Tuesday 9 October 2012

My Spiritual Awakening

I began blogging just over 2 weeks ago. I was always hesitant in doing it for believing I did not have anything of revelance to write about and no one would show interest in what I had to say anyway. Being irrationally fearful yet again of something unknown, which I knew had no merit! In the last 2 weeks of my life however, I have come to an understanding of myself, that I had abandoned the belief's I clung to as a child, as there was no instant gratification granted me by God.

The ethos of "Pay it Forward" and the "Binary Code"(putting yourself second and helping other's first) was not, as a child, a factor in my life yet and although it had been explained to me it, through the teachings of Jesus Christ, I did not fully understand its meaning in my life until now. If you give to other's without any expectation of reward in return, and work hard and treat other's as you would have treated yourself, letting your conscience be your guide, God would give you the Gift's of life you so earnestly seeked. However, to receive the "Rewards of Heaven", you always need to remain humble and grateful in what you receive, and not let the 7 deadly sins consume you. This is the formula to a successful and rewarding life of pleasure that God would grant you on Earth.

As a child I had come across a Psalm of David. It's Psalm 63. I never understood the affinity I had toward this Psalm until today.
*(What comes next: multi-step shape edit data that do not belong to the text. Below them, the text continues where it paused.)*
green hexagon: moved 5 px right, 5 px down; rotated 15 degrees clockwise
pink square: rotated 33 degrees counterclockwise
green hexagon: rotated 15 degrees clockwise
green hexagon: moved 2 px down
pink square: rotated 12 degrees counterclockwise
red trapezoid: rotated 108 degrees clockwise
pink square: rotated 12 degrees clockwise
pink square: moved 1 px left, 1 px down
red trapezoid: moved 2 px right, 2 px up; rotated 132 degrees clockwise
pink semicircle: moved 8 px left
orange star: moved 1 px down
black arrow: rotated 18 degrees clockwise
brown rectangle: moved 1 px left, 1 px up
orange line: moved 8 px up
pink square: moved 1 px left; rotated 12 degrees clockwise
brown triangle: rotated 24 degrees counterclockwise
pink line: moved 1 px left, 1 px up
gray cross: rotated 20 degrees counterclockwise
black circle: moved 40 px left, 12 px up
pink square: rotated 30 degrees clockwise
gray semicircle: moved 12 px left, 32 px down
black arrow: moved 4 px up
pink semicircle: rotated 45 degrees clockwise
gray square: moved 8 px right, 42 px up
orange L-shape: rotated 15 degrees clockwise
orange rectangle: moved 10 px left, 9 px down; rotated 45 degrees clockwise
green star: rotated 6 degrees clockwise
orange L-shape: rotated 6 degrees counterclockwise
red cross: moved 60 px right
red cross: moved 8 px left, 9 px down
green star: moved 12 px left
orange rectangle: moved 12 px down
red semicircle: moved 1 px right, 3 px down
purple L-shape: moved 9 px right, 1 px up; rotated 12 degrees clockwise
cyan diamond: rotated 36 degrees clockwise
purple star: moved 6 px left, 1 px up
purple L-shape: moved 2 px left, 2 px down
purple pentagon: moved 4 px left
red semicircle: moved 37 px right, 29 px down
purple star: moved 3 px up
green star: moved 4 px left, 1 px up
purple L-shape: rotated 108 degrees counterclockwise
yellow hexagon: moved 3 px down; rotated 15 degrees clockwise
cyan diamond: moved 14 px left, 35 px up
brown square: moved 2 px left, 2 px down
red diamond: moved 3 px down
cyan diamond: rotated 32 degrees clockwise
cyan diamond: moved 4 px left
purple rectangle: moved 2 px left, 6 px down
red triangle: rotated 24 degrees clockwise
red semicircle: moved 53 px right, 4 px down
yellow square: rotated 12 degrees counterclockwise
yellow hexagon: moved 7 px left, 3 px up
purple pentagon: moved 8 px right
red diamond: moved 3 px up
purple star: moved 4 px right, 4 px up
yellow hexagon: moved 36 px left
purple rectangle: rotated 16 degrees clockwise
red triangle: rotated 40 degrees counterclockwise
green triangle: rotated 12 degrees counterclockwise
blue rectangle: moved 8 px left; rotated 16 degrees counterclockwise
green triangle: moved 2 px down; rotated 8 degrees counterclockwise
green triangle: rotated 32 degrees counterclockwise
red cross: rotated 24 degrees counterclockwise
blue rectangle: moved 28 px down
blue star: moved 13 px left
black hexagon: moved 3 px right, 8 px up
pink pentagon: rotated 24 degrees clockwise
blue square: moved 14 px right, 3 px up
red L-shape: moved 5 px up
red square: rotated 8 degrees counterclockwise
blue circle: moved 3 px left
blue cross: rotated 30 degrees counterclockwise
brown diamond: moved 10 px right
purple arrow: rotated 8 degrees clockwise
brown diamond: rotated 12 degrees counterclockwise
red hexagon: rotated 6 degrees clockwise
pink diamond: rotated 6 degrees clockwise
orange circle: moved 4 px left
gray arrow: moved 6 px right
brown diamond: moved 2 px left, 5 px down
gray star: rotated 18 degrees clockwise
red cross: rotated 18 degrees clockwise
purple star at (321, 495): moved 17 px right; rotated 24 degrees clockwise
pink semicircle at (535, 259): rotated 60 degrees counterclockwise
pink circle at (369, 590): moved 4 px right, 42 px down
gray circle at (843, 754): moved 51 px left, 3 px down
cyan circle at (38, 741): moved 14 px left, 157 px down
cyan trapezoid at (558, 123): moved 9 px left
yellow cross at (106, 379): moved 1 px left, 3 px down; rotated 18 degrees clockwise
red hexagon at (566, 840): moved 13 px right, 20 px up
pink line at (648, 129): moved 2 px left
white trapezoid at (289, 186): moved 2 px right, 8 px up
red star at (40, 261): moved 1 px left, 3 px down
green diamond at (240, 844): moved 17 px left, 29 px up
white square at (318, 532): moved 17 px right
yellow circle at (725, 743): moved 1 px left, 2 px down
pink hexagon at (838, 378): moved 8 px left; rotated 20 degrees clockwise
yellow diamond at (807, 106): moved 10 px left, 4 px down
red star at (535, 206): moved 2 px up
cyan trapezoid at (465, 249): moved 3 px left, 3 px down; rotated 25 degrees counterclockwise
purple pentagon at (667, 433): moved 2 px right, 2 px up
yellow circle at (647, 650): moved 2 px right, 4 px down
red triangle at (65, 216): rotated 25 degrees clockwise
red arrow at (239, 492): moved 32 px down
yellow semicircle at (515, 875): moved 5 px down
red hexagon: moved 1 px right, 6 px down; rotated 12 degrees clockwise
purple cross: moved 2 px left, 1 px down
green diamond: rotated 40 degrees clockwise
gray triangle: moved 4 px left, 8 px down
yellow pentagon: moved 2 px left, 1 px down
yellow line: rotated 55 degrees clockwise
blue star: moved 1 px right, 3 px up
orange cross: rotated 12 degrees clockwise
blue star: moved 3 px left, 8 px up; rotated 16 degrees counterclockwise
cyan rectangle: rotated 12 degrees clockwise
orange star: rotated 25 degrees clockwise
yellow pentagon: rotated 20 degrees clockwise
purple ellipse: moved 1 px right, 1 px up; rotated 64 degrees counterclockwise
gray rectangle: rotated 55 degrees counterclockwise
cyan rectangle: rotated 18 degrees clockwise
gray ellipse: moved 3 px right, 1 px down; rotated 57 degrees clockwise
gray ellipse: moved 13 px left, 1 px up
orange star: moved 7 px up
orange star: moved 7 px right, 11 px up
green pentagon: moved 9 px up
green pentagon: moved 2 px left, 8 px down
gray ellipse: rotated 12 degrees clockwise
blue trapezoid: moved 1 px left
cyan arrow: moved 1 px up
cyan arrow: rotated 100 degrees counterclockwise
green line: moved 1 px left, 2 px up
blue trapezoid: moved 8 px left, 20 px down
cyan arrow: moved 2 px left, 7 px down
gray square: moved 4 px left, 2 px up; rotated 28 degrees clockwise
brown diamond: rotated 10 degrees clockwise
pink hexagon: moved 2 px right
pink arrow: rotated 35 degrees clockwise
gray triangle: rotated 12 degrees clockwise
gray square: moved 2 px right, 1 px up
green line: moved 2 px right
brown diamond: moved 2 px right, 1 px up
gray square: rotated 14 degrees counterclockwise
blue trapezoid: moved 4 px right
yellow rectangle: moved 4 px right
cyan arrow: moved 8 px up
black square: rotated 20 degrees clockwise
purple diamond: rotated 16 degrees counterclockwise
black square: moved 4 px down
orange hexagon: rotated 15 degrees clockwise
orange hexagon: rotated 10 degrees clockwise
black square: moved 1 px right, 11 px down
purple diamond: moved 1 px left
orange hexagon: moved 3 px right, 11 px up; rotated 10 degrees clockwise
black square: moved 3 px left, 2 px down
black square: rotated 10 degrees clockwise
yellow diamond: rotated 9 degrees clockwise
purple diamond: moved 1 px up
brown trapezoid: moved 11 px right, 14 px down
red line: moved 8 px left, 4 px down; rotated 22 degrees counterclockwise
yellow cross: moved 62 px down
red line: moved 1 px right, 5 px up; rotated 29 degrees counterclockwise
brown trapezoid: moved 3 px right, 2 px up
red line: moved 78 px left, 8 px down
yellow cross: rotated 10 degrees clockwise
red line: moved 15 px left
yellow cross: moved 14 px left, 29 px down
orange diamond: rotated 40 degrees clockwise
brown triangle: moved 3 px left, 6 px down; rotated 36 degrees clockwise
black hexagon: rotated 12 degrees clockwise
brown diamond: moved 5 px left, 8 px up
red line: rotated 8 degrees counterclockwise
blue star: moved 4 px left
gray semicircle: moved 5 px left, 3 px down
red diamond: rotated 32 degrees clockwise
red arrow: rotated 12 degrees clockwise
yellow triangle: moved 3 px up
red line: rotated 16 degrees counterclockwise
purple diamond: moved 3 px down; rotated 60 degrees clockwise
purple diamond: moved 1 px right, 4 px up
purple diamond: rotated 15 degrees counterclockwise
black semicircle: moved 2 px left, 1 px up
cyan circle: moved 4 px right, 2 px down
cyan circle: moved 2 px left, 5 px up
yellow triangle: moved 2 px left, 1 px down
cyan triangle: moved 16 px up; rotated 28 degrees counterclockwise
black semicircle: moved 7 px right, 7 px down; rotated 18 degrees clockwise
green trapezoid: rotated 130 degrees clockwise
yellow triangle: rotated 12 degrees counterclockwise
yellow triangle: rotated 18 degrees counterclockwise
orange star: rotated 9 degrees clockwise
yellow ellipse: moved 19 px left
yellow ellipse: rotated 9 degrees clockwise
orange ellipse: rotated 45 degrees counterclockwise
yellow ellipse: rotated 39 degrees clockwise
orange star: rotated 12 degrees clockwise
It's the Psalm of David when he was in The Desert Of Judah.

Psalm 63 -
 
 O God, you are my God; earnestly I seek you;
  my soul thirsts for you;
 my flesh faints for you,
  as in a dry and weary land where there is no water.
 So I have looked upon you in the sanctuary,
  beholding your power and glory.
 Because your steadfast love is better than life,
  my lips will praise you.
 So I will bless you as long as I live;
  in your name I will lift up my hands.
 My soul will be satisfied as with fat and rich food,
  and my mouth will praise you with joyful lips,
 when I remember you upon my bed,
  and meditate on you in the watches of the night;
 for you have been my help,
  and in the shadow of your wings I will sing for joy.
 My soul clings to you;
  your right hand upholds me.
 But those who seek to destroy my life
  shall go down into the depths of the earth;
 they shall be given over to the power of the sword;
  they shall be a portion for jackals.
 But the king shall rejoice in God;
  all who swear by him shall exult,
  for the mouths of liars will be stopped.
 
I grew up without a father. What I realised today when I read this again, for the first time in years since I was a teenager, is how strikingly applicable the words are to my life right now. And the fact that they always have been. I had in my childhood recited this Psalm as a calling to the physical father I never had. I had taken my Spiritual Father for granted and abandoned him. In reality though my physical father and Spiritual Father are one in the same. God!
 
I lost this belief through the trials and tribualtions of life. I got sidetracked by the responsibilty of having to pay a morgage, insurance premiums, higher purchase agreements etc and the stress all that induces in your life. I denied His existance for He denied my prayers. I was wrong,!!! He was ALWAYS THERE!!! I had lost focus of my life and it's purpose. I was only reminded of this over the weekend again when I believed falsely that I would be abandoned again. In my blog last night my fear of loneliness surfaced. This is when I realised He was always with me no matter what. When I missed my physical father, He was there to comfort and support me and give me guidance and light.
 
I had cried tonite when I read this Psalm. As I sat down to dinner and give thanks to Him, a Thunderstorm started and the Heaven's opened and rain began to fall....

PS: Since I started blogging I have had 3118 pageviews to date. I am TRULY humbled and honoured by the interest and support I have received! Thanks be to you and God!

2 comments:

  1. The age old father stuff! I can so relate! But thanks for this one. I have realized there such great love and support from our Heavenly Father if I just allow it. Nice to know I am not the only one :)

    ReplyDelete
  2. We are never alone. Our Father is ALWAYS by our side!